FreshWater

by G. Thomas Watters
Freshwater mollusks include members of the Gastropoda and Bivalvia. To our knowledge, no cephalopods, chitons, tusk shells, or other groups ever invaded the freshwater environment. These invasions have happened over and over again, at different times, with different groups. The result is a hodge-podge of very unrelated animals all living in that creek in your back yard.

Freshwater snails, for example, are a mix of neritoids, cerithioids, rissoids, and others. Some are the result of marine invasions, others represent a return to an aquatic habitat by terrestrial forms. Those evolved from marine forms may retain an operculum and breathe with a gill. Those evolved from terrestrial ancestors usually lack operculae and breathe with a 'lung' comprised of mantle tissue. In North America, the more diverse groups include the Pleuroceridae, Lymnaeidae, Physidae, and Vivipariidae. Sizes range from large 'apple' snails the size of baseballs, to microscopic hydrobiids and bithyniids. Most live by grazing algae, often tenaciously clinging to stones in swift currents.

Freshwater bivalves also are a melting pot of independent invasions. Our Recent forms include species derived from veneroids, trigonioids, mytiloids, and even cardioids. They range from the tiny fingernail clams to the massive freshwater mussel Megalonaias nervosa, which reaches a length of 11 inches and weighs several pounds. Many have evolved specialized life cycles including brooding their young and producing larvae parasitic on fishes and amphibians.
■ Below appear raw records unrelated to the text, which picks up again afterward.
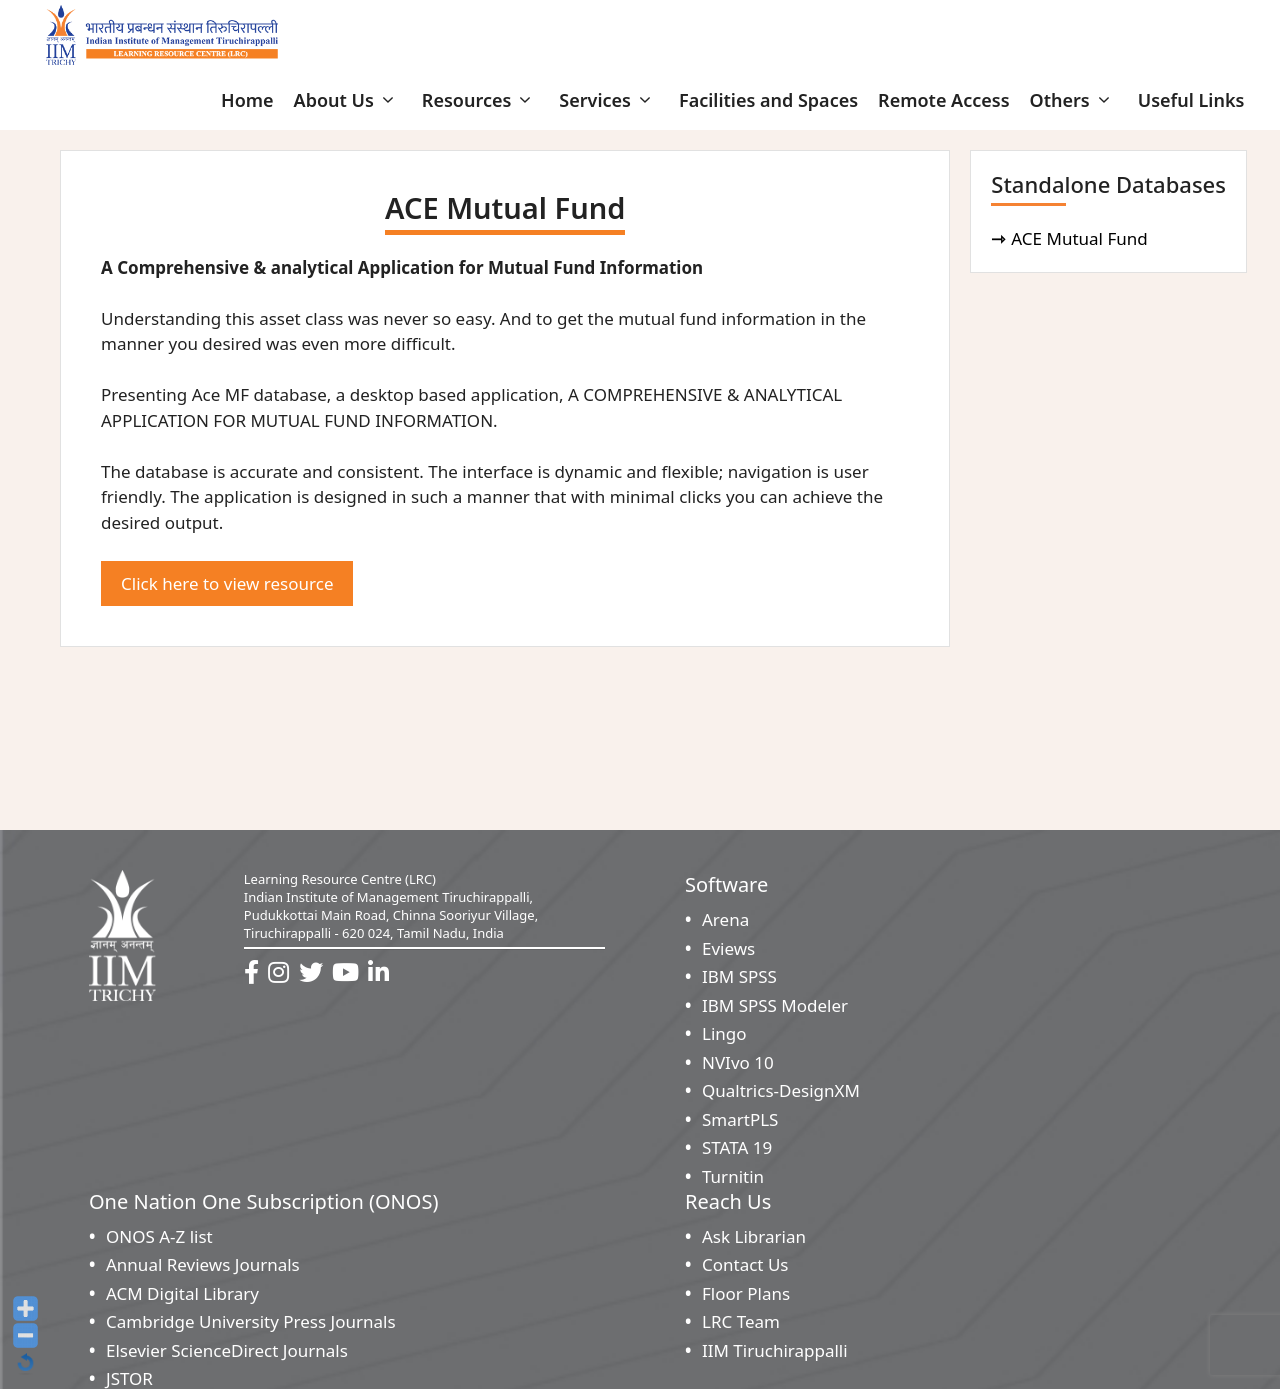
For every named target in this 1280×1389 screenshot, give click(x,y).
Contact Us (745, 1264)
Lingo (724, 1033)
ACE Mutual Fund (1082, 238)
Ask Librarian (754, 1236)
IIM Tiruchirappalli (775, 1350)
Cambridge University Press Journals (251, 1321)
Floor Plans (746, 1293)
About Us (348, 100)
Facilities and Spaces (768, 100)
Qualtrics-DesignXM (781, 1090)
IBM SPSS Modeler (775, 1005)
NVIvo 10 (738, 1062)
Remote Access (943, 100)
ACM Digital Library (182, 1293)
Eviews (728, 948)
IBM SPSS (739, 976)
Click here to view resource (227, 583)
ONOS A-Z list (159, 1236)
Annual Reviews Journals (203, 1264)
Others (1074, 100)
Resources (480, 100)
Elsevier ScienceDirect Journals (227, 1350)
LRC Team (741, 1321)
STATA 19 (737, 1147)
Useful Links (1191, 100)
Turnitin (733, 1176)
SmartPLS (740, 1119)
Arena (725, 919)
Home (247, 100)
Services (609, 100)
Some are free-living, burrowing in the substrate with their foot. Others may possess byssal threads for some or all of their life. And a few cement themselves to objects in the manner of marine ostreids.

Freshwater species are perhaps the most imperiled group of all mollusks. Confined to narrow ranges the width of a river or creek, they are easily extirpated by ecological disasters - manmade or otherwise. Over 50 freshwater mussels are considered endangered in the United States. Perhaps another two dozen have become extinct in the last 200 years. Most of the dozens of pleurocerid snail species that inhabited the southern rivers of North America are extinct. Many freshwater mollusk species have been reduced to pitifully small populations, their continued existence at the mercy of the vagaries of nature and the ignorance of man.